Data Transformation
This section provides an overview of the data transformation process. It covers the following information:
-
The Data Transformation Process
-
Data Transformation Techniques
-
Protection Policies
The Data Transformation Process
Data transformation is the process of transforming GuardPoint data from:
-
Plaintext (clear) to encrypted with a key
-
Encrypted with a key to plaintext
-
Encrypted with one (old) key to encrypted with another (new) key
Tip
Refer to CTE Agent Data Transformation for detailed instructions on how to use CTE on clients to transform GuardPoint data from clear text to encrypted text or from encrypted text to clear text.
This section covers the following information:
-
Uses of Data Transformation
-
How CTE Protects Files
-
Components of the CTE Solution
-
Properties of Data Transformation
Uses of Data Transformation
-
Initial Data transformation: Encrypting GuardPoint data for the first time.
-
Rekeying: Changing the encryption key for GuardPoint data, also called key rotation.
-
Reverse Transformation: Decrypting GuardPoint data to clear text (not a common procedure).
-
Convert: Non-LDT GuardPoints to LDT GuardPoints.
Note
Data transformation is complex and disruptive to data center operations. It is strongly recommended that you read and understand this section before you proceed to the initial data transformation and rekey.
How CTE Protects Files
The CTE Agent encrypts the data within a file one block at a time. It does not encrypt file metadata such a file’s name or size. This enables administrators to manage files without being able to view or modify their contents. Whether initially encrypting files, rekeying them, or decrypting them, the CTE Agent must therefore:
-
Read each block of file data to be transformed.
-
Transform the block by encrypting, decrypting, or rekeying it.
-
Write the transformed block, either to its original location, or to an alternate one.
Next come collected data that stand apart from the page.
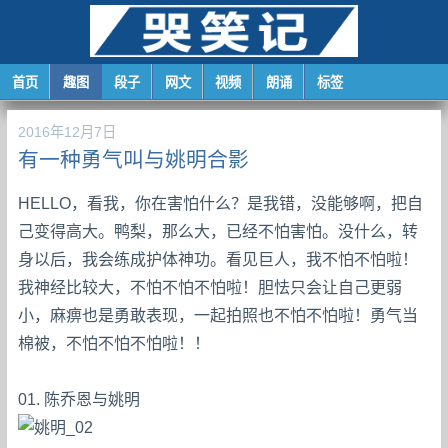
首页
趣图
段子
网文
视频
朗诵
标签
2016年12月7日
有一种勇气叫与姚明合影
HELLO，看我，你在害怕什么？是我错，没能够啊，把自
己变得高大。鸭梨，那么大，已经不怕害怕。没什么，转
身以后，我会练成护体神功。看见巨人，我不怕不怕啦！
我神经比较大，不怕不怕不怕啦！胆怯只会让自己更弱
小，麻痹也是勇敢表现，一起拍照也不怕不怕啦！勇气当
棉被，不怕不怕不怕啦！！
01. 陈乔恩与姚明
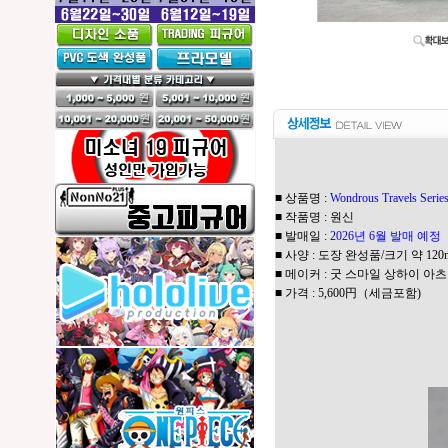
■ 상품명 :
Wondrous Travels Se
■ 작품명 : 원신
■ 발매일 :
2026년 6월 발매 
■ 사양 : 도장
완성품/크기 약 120
■ 메이커 :
굿 스마일 상하이 아츠
■ 가격 : 5,600円（세금포함)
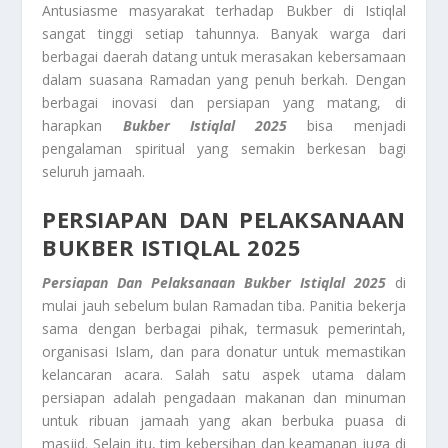
Antusiasme masyarakat terhadap Bukber di Istiqlal
sangat tinggi setiap tahunnya. Banyak warga dari
berbagai daerah datang untuk merasakan kebersamaan
dalam suasana Ramadan yang penuh berkah. Dengan
berbagai inovasi dan persiapan yang matang, di
harapkan
Bukber Istiqlal 2025
bisa menjadi
pengalaman spiritual yang semakin berkesan bagi
seluruh jamaah.
PERSIAPAN DAN PELAKSANAAN
BUKBER ISTIQLAL 2025
Persiapan Dan Pelaksanaan Bukber Istiqlal 2025
di
mulai jauh sebelum bulan Ramadan tiba. Panitia bekerja
sama dengan berbagai pihak, termasuk pemerintah,
organisasi Islam, dan para donatur untuk memastikan
kelancaran acara. Salah satu aspek utama dalam
persiapan adalah pengadaan makanan dan minuman
untuk ribuan jamaah yang akan berbuka puasa di
masjid. Selain itu, tim kebersihan dan keamanan juga di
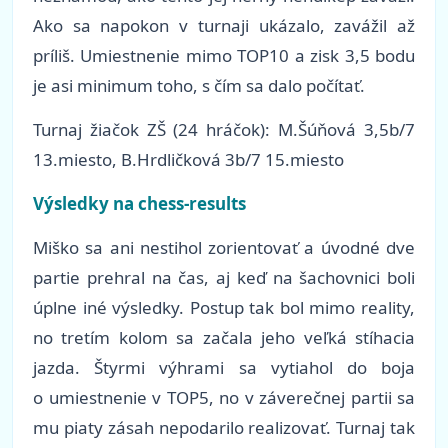
Ako sa napokon v turnaji ukázalo, zavážil až
príliš. Umiestnenie mimo TOP10 a zisk 3,5 bodu
je asi minimum toho, s čím sa dalo počítať.
Turnaj žiačok ZŠ (24 hráčok): M.Šúňová 3,5b/7
13.miesto, B.Hrdličková 3b/7 15.miesto
Výsledky na chess-results
Miško sa ani nestihol zorientovať a úvodné dve
partie prehral na čas, aj keď na šachovnici boli
úplne iné výsledky. Postup tak bol mimo reality,
no tretím kolom sa začala jeho veľká stíhacia
jazda. Štyrmi výhrami sa vytiahol do boja
o umiestnenie v TOP5, no v záverečnej partii sa
mu piaty zásah nepodarilo realizovať. Turnaj tak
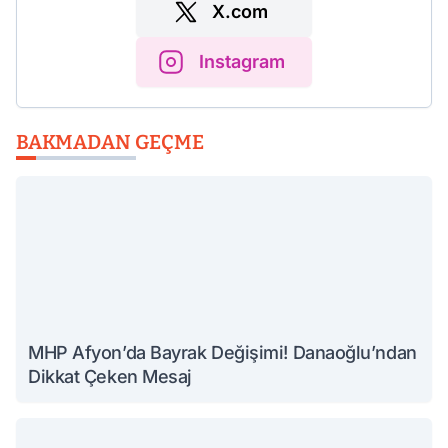
X.com
Instagram
BAKMADAN GEÇME
MHP Afyon’da Bayrak Değişimi! Danaoğlu’ndan
Dikkat Çeken Mesaj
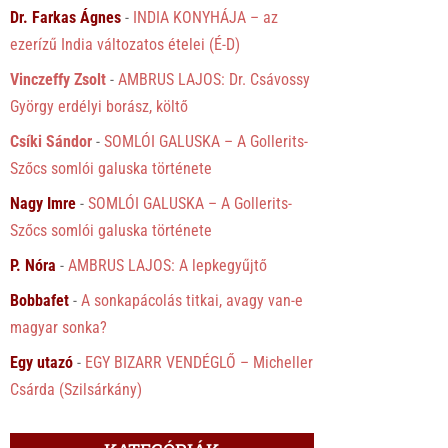
Dr. Farkas Ágnes
-
INDIA KONYHÁJA – az
ezerízű India változatos ételei (É-D)
Vinczeffy Zsolt
-
AMBRUS LAJOS: Dr. Csávossy
György erdélyi borász, költő
Csíki Sándor
-
SOMLÓI GALUSKA – A Gollerits-
Szőcs somlói galuska története
Nagy Imre
-
SOMLÓI GALUSKA – A Gollerits-
Szőcs somlói galuska története
P. Nóra
-
AMBRUS LAJOS: A lepkegyűjtő
Bobbafet
-
A sonkapácolás titkai, avagy van-e
magyar sonka?
Egy utazó
-
EGY BIZARR VENDÉGLŐ – Micheller
Csárda (Szilsárkány)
Components of the CTE Solution
CTE protects data either at the file level or at the storage device level. CTE file-level protection consists of two main components:
-
CipherTrust Data Security Platform Service
An appliance that manages a database of the file sets protected by CTE GuardPoints, the encryption keys that protect them, policies that specify access rights and encryption protections that can be applied to GuardPoints. The CipherTrust Data Security Platform Service is also a central point for logging events related to accessing protected files.
-
CTE Agents
Software components that run on clients with file sets to be protected. A CTE Agent manages the files behind a GuardPoint by enforcing the policy associated with it, and communicates data access events to the CipherTrust Data Security Platform Service for logging.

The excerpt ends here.